Some studies confirmed that Bartter’s Syndrome type II can present as in adulthood. [1,5,8,9] Similar to our case, Huang L et al. and Gollasch B et al. found mild clinical manifestations of Bartter’s syndrome type II (hypokalaemia and mild hypercalciuria) with nephrocalcinosis. Inhibition of Renin-angiotensin-aldosterone system (RAAS) may improve hypokalaemia as reported in previous case reports.[8] Hence, we started our patient on spironolactone.

Our patient initially presented with nephrocalcinosis and hypercalciuria. He later passed calcium oxalate stones in his urine. Bartter’s Syndrome patients commonly develop nephrocalcinosis due to their hypercalciuria. The literature search found that all previously reported cases had nephrocalcinosis. [1,8,9,10]
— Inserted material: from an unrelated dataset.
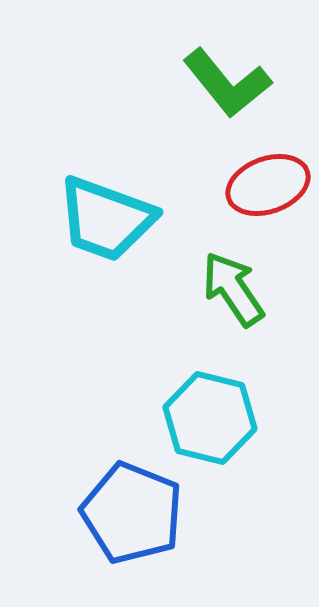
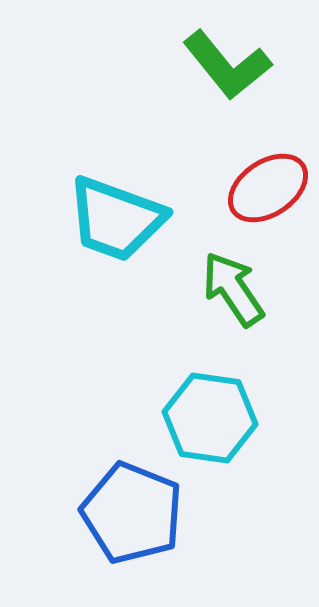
green L-shape: moved 18 px up
red ellipse: moved 3 px down; rotated 14 degrees counterclockwise
cyan trapezoid: moved 10 px right
cyan hexagon: rotated 6 degrees counterclockwise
Gitleman syndrome is a vital differential. Both are genotypically distinct but have many clinical similarities. However, our patient had normal serum magnesium and hypercalciuria, which is commonly seen in Bartter’s syndrome. Genetic analysis is fundamental for differential diagnosis between these entities.

Conclusions:

From our case, we suggest that Mutations in KCNJ1 should be considered even in adult patients who present with bilateral medullary nephrocalcinosis & recurrent hypokalaemic periodic paralysis even if the biochemical analysis do not reveal any specific renal salt wasting channelopathies. Genetic testing is necessary to establish the diagnosis.

I have no potential conflict of interest to disclose.

I did not use generative AI and AI-assisted technologies in the writing process.